I pagamenti delle fatture verranno pertanto effettuati esclusivamente tramite lo strumento del bonifico bancario e postale con conto corrente dedicato.
Con la comunicazione di affidamento, l’Azienda richiederà al soggetto aggiudicatario di comunicare gli estremi identificativi dei conti correnti dedicati nonché le generalità ed il codice fiscale delle persone delegate ad operare su di essi.
Il contratto si intende risolto nel caso in cui le transazioni siano eseguite senza avvalersi di banche o della società Poste Italiane S.p.a.
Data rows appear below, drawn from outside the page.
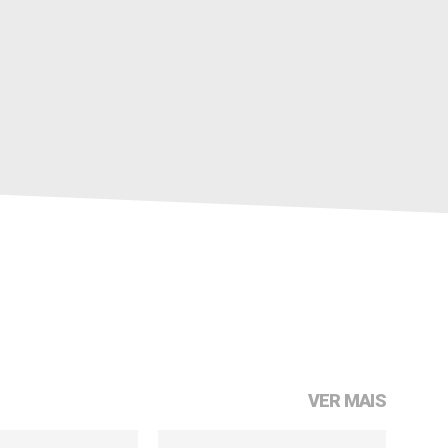
VER MAIS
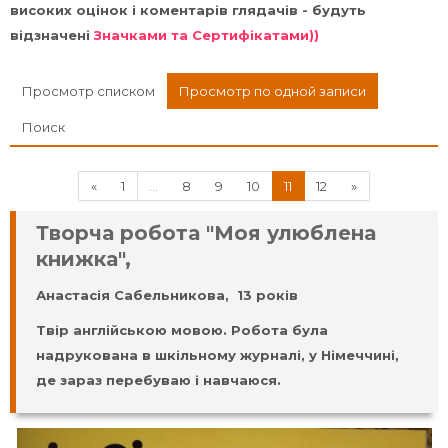
високих оцінок і коментарів глядачів - будуть
відзначені
Значками та Сертифікатами))
Просмотр списком
Просмотр по одной записи
Поиск
Назад
(текущая)
Далее
«
1
…
8
9
10
11
12
»
Творча робота "Моя улюблена
книжка",
Анастасія Сабельникова, 13 років
Твір англійською мовою. Робота була
надрукована в шкільному журналі, у Німеччині,
де зараз перебуваю і навчаюся.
E’ fatto obbligo al fornitore, pena la nullità del contratto, di assumere a proprio carico tutti gli obblighi di tracciabilità dei flussi finanziari di cui alla Legge 13 agosto 2010 n. 136.
E’ fatto altresì obbligo al fornitore di inserire nei contratti eventualmente sottoscritti con subappaltatori e subcontraenti delle filiera di imprese interessate alla fornitura, un’apposita clausola con la quale ciascuno di essi assume gli obblighi di tracciabilità dei flussi finanziari.
ART. 13 – RESPONSABILITA' DELLA DITTA AGGIUDICATARIA
La ditta aggiudicataria è responsabile dell'esatto adempimento delle obbligazioni contrattuali e della perfetta esecuzione della fornitura; è inoltre responsabile di tutte le norme in materia igienico-sanitaria e di commercio relative ai prodotti da fornire, della buona esecuzione delle opere, nonché degli eventuali danni arrecati in conseguenza dell'inosservanza delle stesse sia alle persone sia alle cose della Stazione Appaltante che a terzi.
ART. 14 – CONTROLLI QUALITATIVI
L'accettazione dei prodotti è di competenza esclusiva della Stazione Appaltante. La firma per ricevuta del D.T.T., o altro documento equivalente che la ditta s’impegna a compilare al momento della consegna, non costituisce in alcun modo certificazione di accettabilità dei prodotti. In caso di riscontro negativo, la Stazione Appaltante si riserva di comunicare le proprie osservazioni e le eventuali contestazioni in ordine ai vizi apparenti od occulti della merce al momento della consegna. La ditta aggiudicataria s’impegna alla sostituzione immediata del prodotto non idoneo, senza alcun onere a carico della Stazione Appaltante.